Après deux heures de grattage de cordes intensif, ils firent une pause. Tout en buvant une bière, ils contemplaient les lumières qui dansaient sur le mur. Soudain, Nihil lança :
''-Et si on ne réussit pas à le monter ce groupe ? On fera quoi ?''
Kylaa finit tranquillement sa bière avant de répondre.
''-Bah on sautera d'un pont. Ou on se mettra une balle dans la tête. Au choix
-Sérieusement...
-Je suis sérieux.
-C'est peut-être un peu extrême de vouloir se suicider non ?
-Bah, tu as l'intention de faire quoi sinon ?
-… Je ne sais pas.
-Tu veux avoir une vie à la con comme tous ces gens dehors ? Faire la routine métro/boulot/dodo, fonder une famille et vieillir tranquillement ? Moi je n'en veux pas ! Ce genre d'existence, c'est pour ceux qui ont perdu leurs rêves de gosse, qui se sont résignés à devenir des anonymes, qui ont perdu tout intérêt d'un point de vue humain. Ces gens dénués de rêves, d'espoir, je les emmerde. Je ne deviendrai pas comme eux. Plutôt crever !''
Nihil ne laissa paraître aucune émotion sur son visage (comme d'habitude) mais au fond de lui, il était heureux. Cette réponse l'avait regonflé à bloc. Lui non plus ne voulait pas devenir un ''sans rêves''. On a qu'une vie alors autant en profiter, ne pas se laisser dicter sa conduite, ne pas avoir de regrets. Il voulait vivre, mais seulement comme il l'entendait.
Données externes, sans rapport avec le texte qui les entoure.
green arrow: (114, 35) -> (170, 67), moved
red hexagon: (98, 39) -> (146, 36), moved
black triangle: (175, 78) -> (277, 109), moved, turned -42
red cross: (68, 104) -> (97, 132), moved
''ça marche, mais perso, j’ ai le vertige donc on ne sautera pas d'un pont.
OK.
Mais on n'en est pas encore là. On va réussir. On va le faire ce putain de groupe ! Aller, au boulot Kylaa.''
Kylaa eut un petit rire.
Et les deux garçons retournèrent jouer. Le son lourd des grattes emplit de nouveau le petit garage. Kylaa, sur sa guitare, se déchaîna et laissa exploser ses sentiments refoulés, qu'il retranscrivit dans sa musique. Nihil, à la basse, jouait lentement et laissait les notes imprégner son corps, comme un antidote qui le débarrasserait d'un horrible poison.
-''Nihil...
-Ouaip?
-Je t'aime sale con.
-Moi aussi je t'aime, vieux prépuce de cachalot.''
Et les deux compères se relancèrent dans la création d'univers ténébreux. Tout en souriant. Et les notes des instruments s'envolèrent vers le ciel gris, transmettant au vent le rêve de deux enfants paumés.